**Work instructions**
Below are some records. Say how many of their lines contain the string "position", and give nothing but the number.

**Collected data entries**

——

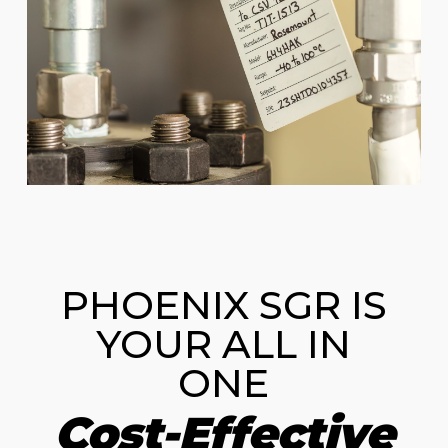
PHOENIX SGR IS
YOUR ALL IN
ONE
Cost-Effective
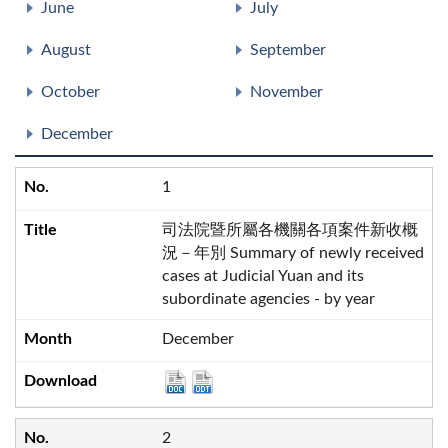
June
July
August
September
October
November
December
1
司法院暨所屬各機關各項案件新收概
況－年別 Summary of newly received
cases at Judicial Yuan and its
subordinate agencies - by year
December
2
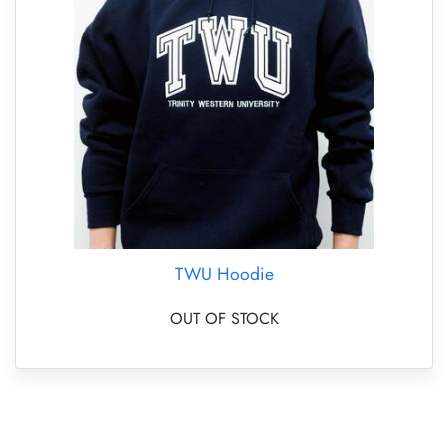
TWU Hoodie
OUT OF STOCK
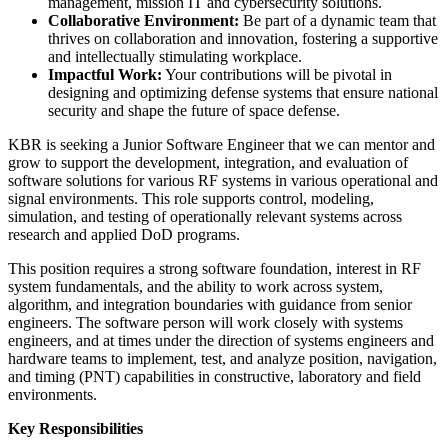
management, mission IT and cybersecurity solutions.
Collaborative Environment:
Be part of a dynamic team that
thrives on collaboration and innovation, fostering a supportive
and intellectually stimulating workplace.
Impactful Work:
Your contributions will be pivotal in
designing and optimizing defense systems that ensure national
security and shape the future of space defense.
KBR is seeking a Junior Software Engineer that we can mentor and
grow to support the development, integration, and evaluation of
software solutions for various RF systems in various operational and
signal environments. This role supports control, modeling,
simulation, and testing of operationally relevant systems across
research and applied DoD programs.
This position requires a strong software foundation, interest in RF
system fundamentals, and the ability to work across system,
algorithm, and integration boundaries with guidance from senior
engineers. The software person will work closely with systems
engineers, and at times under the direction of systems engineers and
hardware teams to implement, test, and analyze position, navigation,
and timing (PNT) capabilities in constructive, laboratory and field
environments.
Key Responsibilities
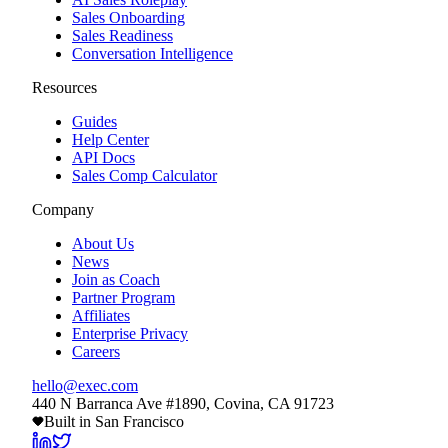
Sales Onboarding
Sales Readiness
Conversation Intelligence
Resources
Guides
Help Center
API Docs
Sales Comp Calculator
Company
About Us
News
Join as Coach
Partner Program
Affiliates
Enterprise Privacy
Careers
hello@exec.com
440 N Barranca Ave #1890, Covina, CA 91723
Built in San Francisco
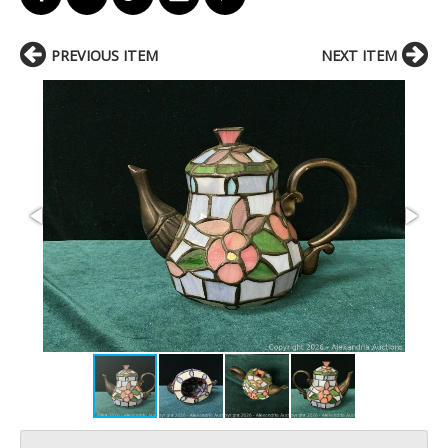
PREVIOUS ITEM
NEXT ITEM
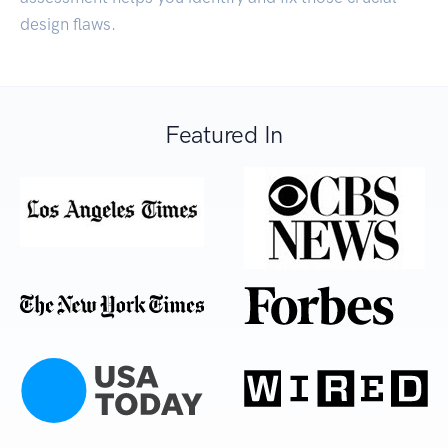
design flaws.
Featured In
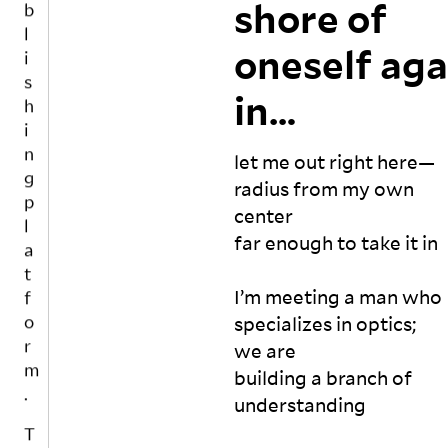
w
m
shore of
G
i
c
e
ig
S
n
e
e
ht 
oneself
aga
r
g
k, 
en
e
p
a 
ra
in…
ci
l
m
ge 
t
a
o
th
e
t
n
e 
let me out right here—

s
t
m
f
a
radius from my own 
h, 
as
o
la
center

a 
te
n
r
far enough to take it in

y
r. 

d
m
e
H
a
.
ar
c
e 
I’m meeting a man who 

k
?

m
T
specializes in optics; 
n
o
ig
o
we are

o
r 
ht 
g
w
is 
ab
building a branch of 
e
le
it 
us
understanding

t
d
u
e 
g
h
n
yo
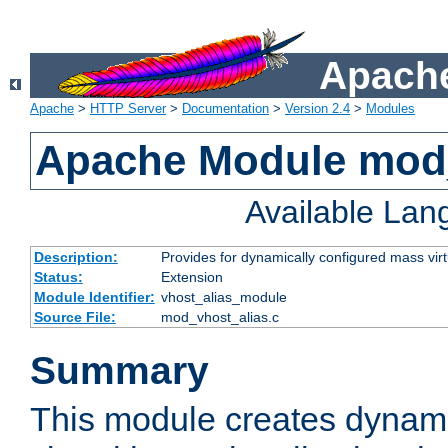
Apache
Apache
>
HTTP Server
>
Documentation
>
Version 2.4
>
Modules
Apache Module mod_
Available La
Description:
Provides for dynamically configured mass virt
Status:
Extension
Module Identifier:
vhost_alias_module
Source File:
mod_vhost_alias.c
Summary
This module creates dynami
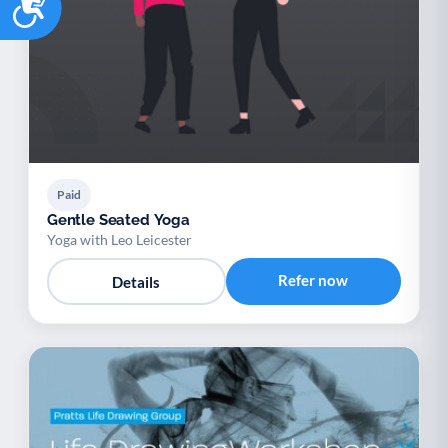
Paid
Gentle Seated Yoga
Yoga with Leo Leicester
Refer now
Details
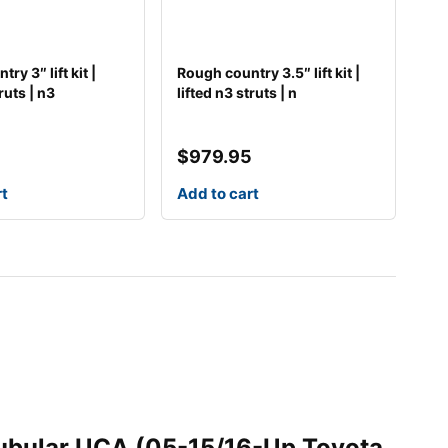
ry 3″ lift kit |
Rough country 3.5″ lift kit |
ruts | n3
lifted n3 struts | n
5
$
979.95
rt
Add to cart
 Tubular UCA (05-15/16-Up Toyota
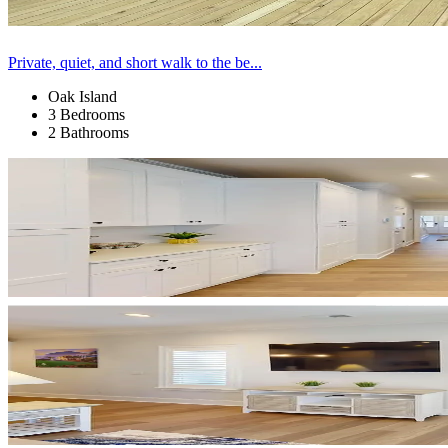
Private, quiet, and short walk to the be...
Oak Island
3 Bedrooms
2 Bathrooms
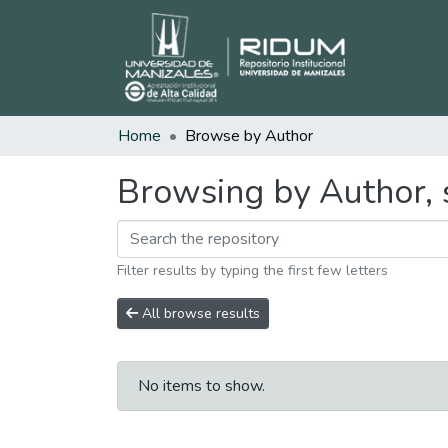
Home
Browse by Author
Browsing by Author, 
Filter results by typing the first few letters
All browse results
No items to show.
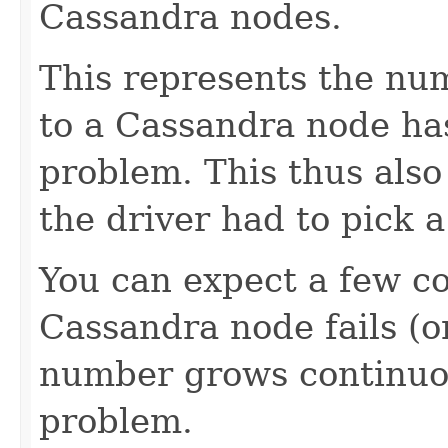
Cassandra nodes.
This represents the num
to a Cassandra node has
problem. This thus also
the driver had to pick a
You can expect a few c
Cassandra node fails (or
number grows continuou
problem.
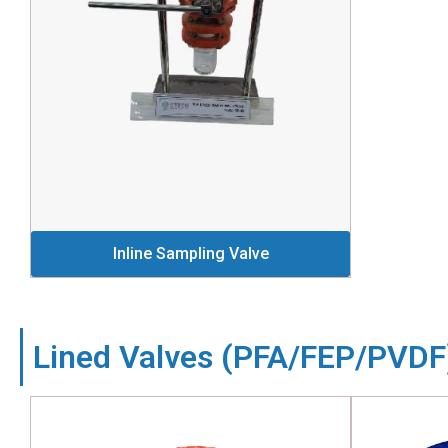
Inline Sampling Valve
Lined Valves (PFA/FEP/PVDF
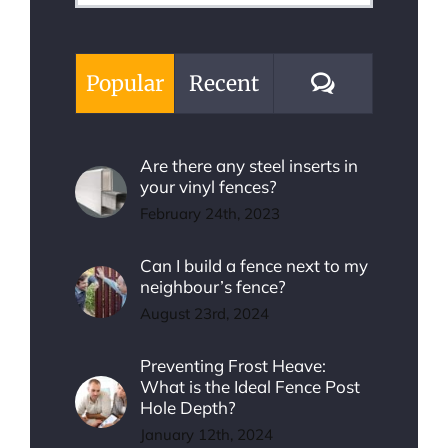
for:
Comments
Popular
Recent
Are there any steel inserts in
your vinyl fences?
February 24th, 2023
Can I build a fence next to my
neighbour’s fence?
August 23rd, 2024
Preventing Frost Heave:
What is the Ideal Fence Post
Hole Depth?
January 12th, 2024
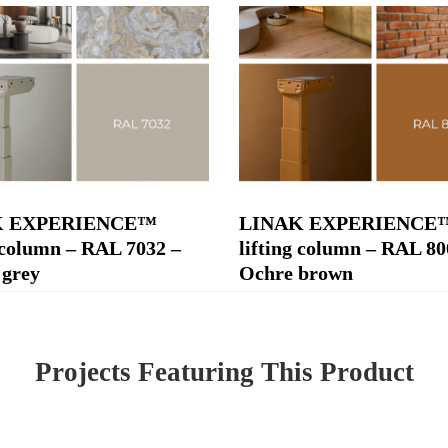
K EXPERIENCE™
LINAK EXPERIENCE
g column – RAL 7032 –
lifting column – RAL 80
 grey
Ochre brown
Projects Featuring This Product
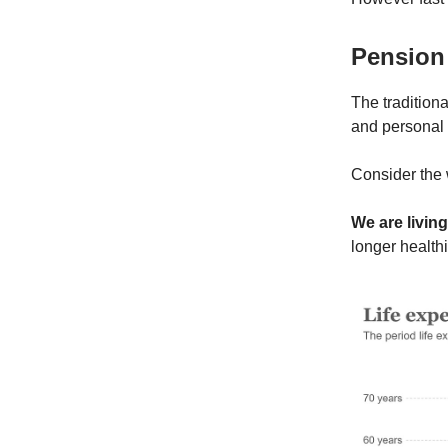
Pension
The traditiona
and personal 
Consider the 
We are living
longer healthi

——

**Output of the task**
2